Last week certainly was in favor of the bears. Soft economic reports, profit warnings around the globe and Friday GE missed guidance. Most markets saw a substantial selloff, even though OMX recovered some of the losses the last hour of trading.
As my view is very bearish for the near future, I have been shopping around for positive data points, potential surprises on the upside, or at least something that shows that it is not as bad as it seems. Most of the points I present concern the American economy, but with a diminishing decoupling story we are all on our toes for what happens in the US. If you don’t believe me, look at Friday’s OMX graph around 12:30 when GE came to the altar.
§ Asset managers are still positive, emphasizing value and assuring investors that they will be wealthier two or three years from now if they buy today. But mind you, they already have a lot of skin in the game, and would be brainless not to advise buying. 3-5-10y annual performance starts to look pretty awful for many mutual fund managers.
§ Inflation might not be as bad after all. The huge spread between CPI and core CPI, excluding food and gas, shows us that other factors, as labor cost, stay still. And they’re not likely to surge in the near future as jobs are cut across the board. Moreover, the CEO of Swedish (?) furniture retailer IKEA announced price cuts, and as the dollar weakens others are bound to follow. Since this is supposed to be good news, we don’t mention what this might do to earnings.
§ US exporters can’t find containers to ship their exports. As the dollar weakens, US are lowering imports and other countries go bargain hunting. Soon we may see US companies “in-sourcing” production and later on move it back home, this may be good news for our forward looking markets. Even badly hurt automakers GM, Ford, Chrysler say they see great opportunities in foreign markets.

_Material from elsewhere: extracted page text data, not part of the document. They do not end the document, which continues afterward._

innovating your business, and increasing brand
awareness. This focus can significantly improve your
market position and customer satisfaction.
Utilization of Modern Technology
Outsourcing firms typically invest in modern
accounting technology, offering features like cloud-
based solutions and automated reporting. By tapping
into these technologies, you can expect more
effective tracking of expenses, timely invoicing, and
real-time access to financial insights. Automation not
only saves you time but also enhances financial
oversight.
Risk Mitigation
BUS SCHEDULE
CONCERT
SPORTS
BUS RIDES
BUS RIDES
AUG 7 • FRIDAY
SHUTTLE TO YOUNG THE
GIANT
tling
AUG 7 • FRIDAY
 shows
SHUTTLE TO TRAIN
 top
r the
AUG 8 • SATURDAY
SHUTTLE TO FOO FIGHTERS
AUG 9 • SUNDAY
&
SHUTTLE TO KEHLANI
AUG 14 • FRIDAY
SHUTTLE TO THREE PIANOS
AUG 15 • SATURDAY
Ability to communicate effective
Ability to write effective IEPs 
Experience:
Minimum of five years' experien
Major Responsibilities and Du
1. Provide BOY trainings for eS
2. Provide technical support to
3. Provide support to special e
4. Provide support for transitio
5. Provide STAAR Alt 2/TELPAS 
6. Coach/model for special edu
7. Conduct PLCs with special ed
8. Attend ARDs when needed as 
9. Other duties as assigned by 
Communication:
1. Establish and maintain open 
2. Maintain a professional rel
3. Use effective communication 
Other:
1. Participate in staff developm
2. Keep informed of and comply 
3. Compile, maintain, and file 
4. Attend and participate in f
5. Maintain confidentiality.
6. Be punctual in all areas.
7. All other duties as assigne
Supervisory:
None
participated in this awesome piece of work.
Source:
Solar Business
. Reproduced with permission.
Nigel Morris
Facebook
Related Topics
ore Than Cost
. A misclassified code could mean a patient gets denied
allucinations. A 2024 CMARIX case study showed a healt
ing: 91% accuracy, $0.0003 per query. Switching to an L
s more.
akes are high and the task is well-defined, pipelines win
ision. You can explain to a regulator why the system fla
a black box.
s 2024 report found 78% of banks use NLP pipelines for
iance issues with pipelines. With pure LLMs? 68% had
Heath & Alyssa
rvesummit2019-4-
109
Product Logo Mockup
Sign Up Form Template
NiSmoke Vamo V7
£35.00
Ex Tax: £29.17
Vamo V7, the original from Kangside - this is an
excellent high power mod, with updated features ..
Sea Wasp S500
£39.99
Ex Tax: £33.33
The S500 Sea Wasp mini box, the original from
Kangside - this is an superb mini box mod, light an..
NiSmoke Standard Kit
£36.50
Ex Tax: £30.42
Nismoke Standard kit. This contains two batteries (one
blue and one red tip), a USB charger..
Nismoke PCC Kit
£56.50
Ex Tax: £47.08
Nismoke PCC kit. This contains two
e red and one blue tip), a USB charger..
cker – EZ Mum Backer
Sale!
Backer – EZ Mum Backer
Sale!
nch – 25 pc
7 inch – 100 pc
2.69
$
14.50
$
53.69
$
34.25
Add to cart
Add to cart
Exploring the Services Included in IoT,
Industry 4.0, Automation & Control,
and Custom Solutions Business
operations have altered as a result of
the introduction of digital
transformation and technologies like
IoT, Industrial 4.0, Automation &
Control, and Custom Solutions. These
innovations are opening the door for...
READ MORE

§ Hedge funds can’t go any shorter. With the ongoing deleveraging and bad Q1 performance, many managers are likely to be very nervous, and keep their fingers close to the buy-to-cover button. If anything, this may cause a huge rally. My belief is that this is one of the reasons for the low volume lately; Hedge funds are positioned, and not likely to change their view anytime soon. Thus lower activity.

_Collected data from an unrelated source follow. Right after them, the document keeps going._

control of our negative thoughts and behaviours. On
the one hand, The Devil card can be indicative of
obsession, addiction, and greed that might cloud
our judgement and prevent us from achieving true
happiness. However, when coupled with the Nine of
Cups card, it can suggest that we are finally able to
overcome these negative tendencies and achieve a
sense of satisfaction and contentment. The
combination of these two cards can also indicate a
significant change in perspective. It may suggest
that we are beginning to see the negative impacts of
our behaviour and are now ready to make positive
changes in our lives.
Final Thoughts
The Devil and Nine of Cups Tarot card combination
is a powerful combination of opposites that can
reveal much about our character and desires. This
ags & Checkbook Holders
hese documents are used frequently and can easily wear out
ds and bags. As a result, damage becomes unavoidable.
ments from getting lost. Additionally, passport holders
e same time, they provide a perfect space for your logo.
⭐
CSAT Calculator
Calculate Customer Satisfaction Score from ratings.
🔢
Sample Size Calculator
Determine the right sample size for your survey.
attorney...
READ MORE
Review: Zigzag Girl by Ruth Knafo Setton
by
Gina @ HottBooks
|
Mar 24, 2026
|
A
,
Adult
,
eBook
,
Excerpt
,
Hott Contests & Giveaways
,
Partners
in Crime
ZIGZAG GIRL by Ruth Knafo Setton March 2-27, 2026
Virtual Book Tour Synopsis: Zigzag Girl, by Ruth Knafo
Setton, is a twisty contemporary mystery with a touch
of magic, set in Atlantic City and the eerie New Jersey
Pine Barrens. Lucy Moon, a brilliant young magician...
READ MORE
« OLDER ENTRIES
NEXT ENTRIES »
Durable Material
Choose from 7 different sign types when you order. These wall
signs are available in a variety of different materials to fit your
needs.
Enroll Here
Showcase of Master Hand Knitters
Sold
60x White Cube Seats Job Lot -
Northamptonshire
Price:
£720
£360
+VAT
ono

And for the bad news? Just about everything else. As asset managers have an incentive to stay bullish, economists do not have one to be bearish; but they all are. Big Ben and the IMF have already told us their view, this week Marty Feldstein from the National Bureau of Economic Research joined them in saying that we’ve been in a recession for some time now. As we all have had our hands full with the credit crisis, the recession has not yet (until Friday) had the impact on the markets it is likely to have.

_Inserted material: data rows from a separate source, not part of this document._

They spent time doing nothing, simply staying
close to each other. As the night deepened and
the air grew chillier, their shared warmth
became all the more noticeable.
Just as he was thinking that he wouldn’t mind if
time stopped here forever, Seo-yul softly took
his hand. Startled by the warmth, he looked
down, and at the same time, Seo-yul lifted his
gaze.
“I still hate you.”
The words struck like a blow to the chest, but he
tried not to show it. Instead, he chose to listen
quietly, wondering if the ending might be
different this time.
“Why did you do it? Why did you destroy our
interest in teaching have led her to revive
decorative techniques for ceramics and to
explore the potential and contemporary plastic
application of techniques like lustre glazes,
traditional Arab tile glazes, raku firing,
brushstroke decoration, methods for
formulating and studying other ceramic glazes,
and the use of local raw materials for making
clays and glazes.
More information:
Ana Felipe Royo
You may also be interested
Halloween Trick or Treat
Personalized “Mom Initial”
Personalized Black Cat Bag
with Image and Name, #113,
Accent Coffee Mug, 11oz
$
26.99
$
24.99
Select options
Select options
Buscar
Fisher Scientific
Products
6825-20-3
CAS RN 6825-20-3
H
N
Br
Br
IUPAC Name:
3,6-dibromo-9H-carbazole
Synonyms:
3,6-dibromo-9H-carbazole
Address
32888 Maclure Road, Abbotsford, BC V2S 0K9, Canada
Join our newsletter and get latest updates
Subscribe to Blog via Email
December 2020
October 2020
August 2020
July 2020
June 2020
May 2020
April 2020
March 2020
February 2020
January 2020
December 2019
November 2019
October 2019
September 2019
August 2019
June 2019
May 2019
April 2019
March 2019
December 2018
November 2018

I will be back with more of the bad news, until then I recommend XACT bear, or puts, either on OMX30, or on optional large cap. I believe we have a few tough weeks ahead of us, but for those of you interested in shorter trades there will be potential rallies with every positive report; thus keep your eyes and ears open. Meanwhile, buy something nice from H&M’s new Marimekko line, if Q2 sales disappoints we may go all the way down the basement….again.